Um funcionário de alto escalão do regime iraniano reforçou a informação à agência Reuters, dizendo que nenhuma negociação está prevista e que Araghchi só deve voltar a ficar disponível a partir do fim da semana.
Em diversas ocasiões, Trump ameaçou recorrer à ação militar apenas para, posteriormente, citar contatos diplomáticos como motivo para recuar. Desta vez, não foi diferente. O presidente ameaçou atacar o Irã “com muita força”, mas o presidente voltou atrás ao afirmar que a estrutura de um acordo já estava sobre a mesa.
“No momento, não estamos negociando com os Estados Unidos. Nossas negociações são com Omã para garantir a passagem pelo estreito de Hormuz”, disse Baqhaei a jornalistas, ao negar as declarações de Trump.
Hormuz tornou-se um dos principais obstáculos nos esforços para encerrar o conflito. O Irã fechou essa rota, disparando contra navios comerciais que tentassem furar o bloqueio. Antes da guerra, a passagem pelo estreito era livre, mas agora Teerã insiste em manter o controle e cobrar pedágios, algo que Washington rejeita.
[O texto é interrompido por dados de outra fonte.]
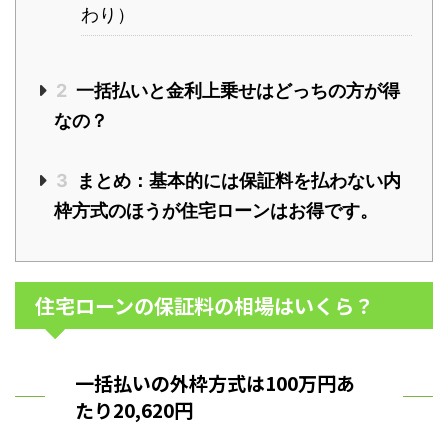
わり）
2
一括払いと金利上乗せはどっちの方が得
なの？
3
まとめ：基本的には保証料を払わない内
枠方式のほうが住宅ローンはお得です。
住宅ローンの保証料の相場はいくら？
一括払いの外枠方式は100万円あ
たり20,620円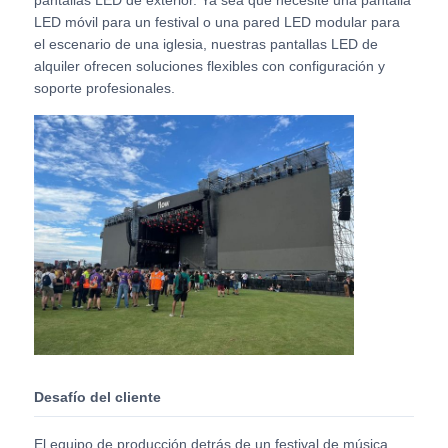
LED móvil para un festival o una pared LED modular para
el escenario de una iglesia, nuestras pantallas LED de
Solicitar una cita
alquiler ofrecen soluciones flexibles con configuración y
soporte profesionales.
Pantalla de pared de video LED
pantalla LED
Pantalla del concierto LED
Alquiler de pantallas LED de escenario
Muro de video LED LED
Desafío del cliente
Pantalla LED transparente
El equipo de producción detrás de un festival de música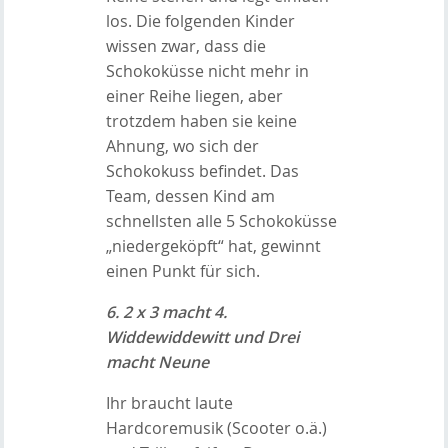
los. Die folgenden Kinder
wissen zwar, dass die
Schokoküsse nicht mehr in
einer Reihe liegen, aber
trotzdem haben sie keine
Ahnung, wo sich der
Schokokuss befindet. Das
Team, dessen Kind am
schnellsten alle 5 Schokoküsse
„niedergeköpft“ hat, gewinnt
einen Punkt für sich.
6. 2
x 3 macht 4.
Widdewiddewitt und Drei
macht Neune
Ihr braucht laute
Hardcoremusik (Scooter o.ä.)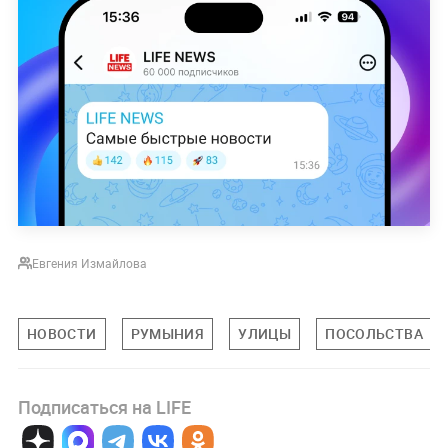
Евгения Измайлова
НОВОСТИ
РУМЫНИЯ
УЛИЦЫ
ПОСОЛЬСТВА
Подписаться на LIFE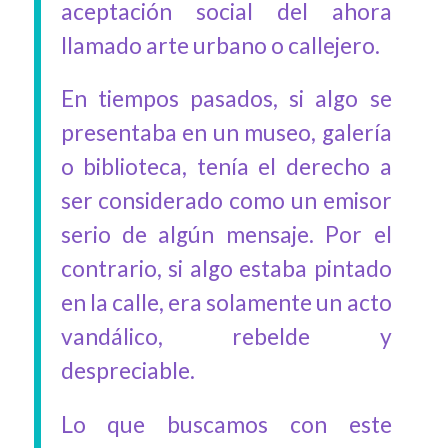
aceptación social del ahora
llamado arte urbano o callejero.
En tiempos pasados, si algo se
presentaba en un museo, galería
o biblioteca, tenía el derecho a
ser considerado como un emisor
serio de algún mensaje. Por el
contrario, si algo estaba pintado
en la calle, era solamente un acto
vandálico, rebelde y
despreciable.
Lo que buscamos con este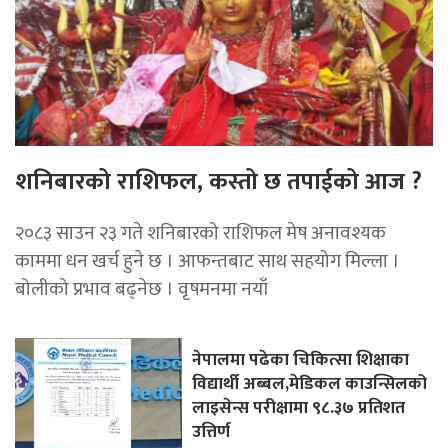
शनिबारको राशिफल, कस्तो छ तपाईको आज ?
२०८३ साउन २३ गते शनिबारको राशिफल मेष अनावश्यक
काममा धन खर्च हुने छ । आफन्तबाट साथ सहयोग मिल्ला ।
बोलीको प्रभाव बढ्नेछ । वृषमनमा नयाँ
नेपालमा पढेका चिकित्सा शिक्षाका
विद्यार्थी अब्बल,मेडिकल काउन्सिलको
लाइसेन्स परीक्षामा ९८.३७ प्रतिशत
उत्तिर्ण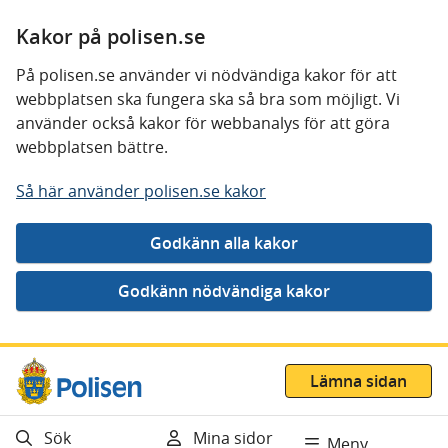
Kakor på polisen.se
På polisen.se använder vi nödvändiga kakor för att
webbplatsen ska fungera ska så bra som möjligt. Vi
använder också kakor för webbanalys för att göra
webbplatsen bättre.
Så här använder polisen.se kakor
Gå direkt till innehåll
Lämna sidan
Sök
Mina sidor
Meny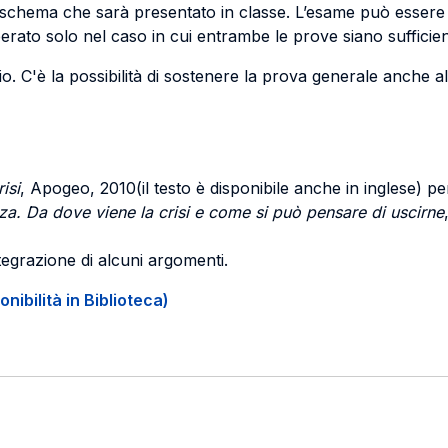
hema che sarà presentato in classe. L’esame può essere so
perato solo nel caso in cui entrambe le prove siano sufficien
o. C'è la possibilità di sostenere la prova generale anche al
isi
, Apogeo, 2010(il testo è disponibile anche in inglese) p
nza. Da dove viene la crisi e come si può pensare di uscirne
tegrazione di alcuni argomenti.
onibilità in Biblioteca)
Baqhaei declarou à televisão estatal que um acordo com Omã estava prestes a ser concluído
O Irã vem rejeitando publicamente qualquer negociação com Washington desde que um memorando de entendimento firmado em junho, destinado a encerrar o conflito, fracassou no mês passado.
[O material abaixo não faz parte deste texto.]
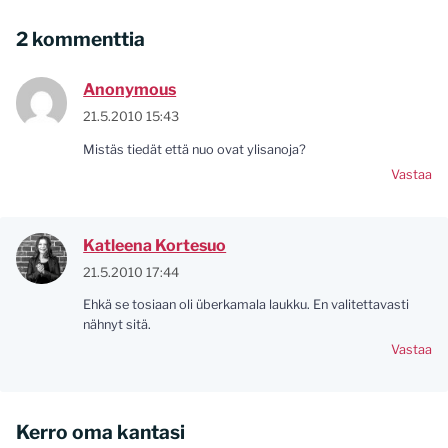
2 kommenttia
Anonymous
21.5.2010 15:43
Mistäs tiedät että nuo ovat ylisanoja?
Vastaa
Katleena Kortesuo
21.5.2010 17:44
Ehkä se tosiaan oli überkamala laukku. En valitettavasti
nähnyt sitä.
Vastaa
Kerro oma kantasi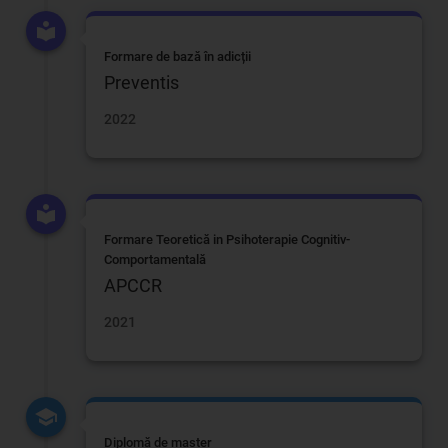
Formare de bază în adicții
Preventis
2022
Formare Teoretică in Psihoterapie Cognitiv-
Comportamentală
APCCR
2021
Diplomă de master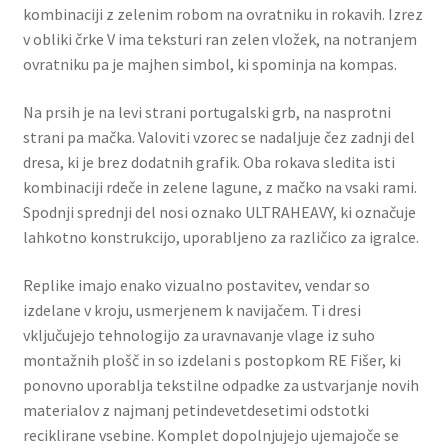
kombinaciji z zelenim robom na ovratniku in rokavih. Izrez
v obliki črke V ima teksturi ran zelen vložek, na notranjem
ovratniku pa je majhen simbol, ki spominja na kompas.
Na prsih je na levi strani portugalski grb, na nasprotni
strani pa mačka. Valoviti vzorec se nadaljuje čez zadnji del
dresa, ki je brez dodatnih grafik. Oba rokava sledita isti
kombinaciji rdeče in zelene lagune, z mačko na vsaki rami.
Spodnji sprednji del nosi oznako ULTRAHEAVY, ki označuje
lahkotno konstrukcijo, uporabljeno za različico za igralce.
Replike imajo enako vizualno postavitev, vendar so
izdelane v kroju, usmerjenem k navijačem. Ti dresi
vključujejo tehnologijo za uravnavanje vlage iz suho
montažnih plošč in so izdelani s postopkom RE Fišer, ki
ponovno uporablja tekstilne odpadke za ustvarjanje novih
materialov z najmanj petindevetdesetimi odstotki
reciklirane vsebine. Komplet dopolnjujejo ujemajoče se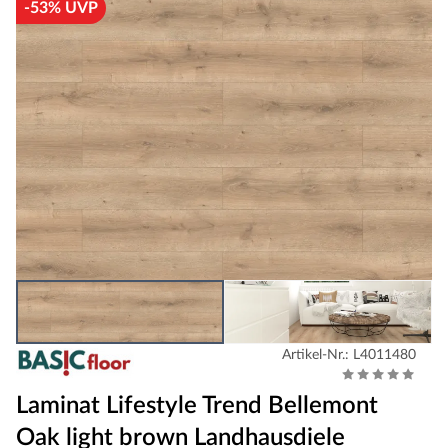
-53% UVP
Artikel-Nr.: L4011480
Laminat Lifestyle Trend Bellemont
Oak light brown Landhausdiele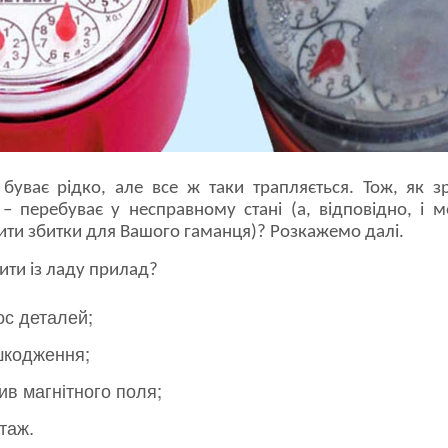
е буває рідко, але все ж таки трапляється. Тож, як 
– перебуває у несправному стані (а, відповідно, і
сити збитки для Вашого гаманця)? Розкажемо далі.
ти із ладу прилад?
ос деталей;
шкодження;
ив магнітного поля;
таж.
Trump ainda não alcançou os objetivos que estabeleceu no início da guerra: desmantelar o programa nuclear iraniano, reduzir sua capacidade de atacar rivais regionais e criar condições para que os iranianos derrubem seu governo clerical.
As sucessivas escaladas promovidas pelos EUA foram respondidas por ações cada vez mais intensas do Irã contra forças americanas na região, aliados árabes de Washington no Golfo e embarcações comerciais, terminando, em cada ocasião, com um recuo de Trump.
A disputa por Hormuz continua sendo um dos principais pontos de conflito. Até agora, Washington não conseguiu obrigar o Irã a abrir mão de seu controle sobre essa rota, o que elevou os preços globais do petróleo e pressionou os preços da gasolina nos EUA, um tema sensível para a polícia interna americana.
O incidente mais recente na região foi registrado durante a madrugada desta segunda-feira, quando o órgão britânico de segurança marítima UKMTO informou que o comandante de uma embarcação relatou uma explosão na água nas proximidades do navio. Não houve feridos.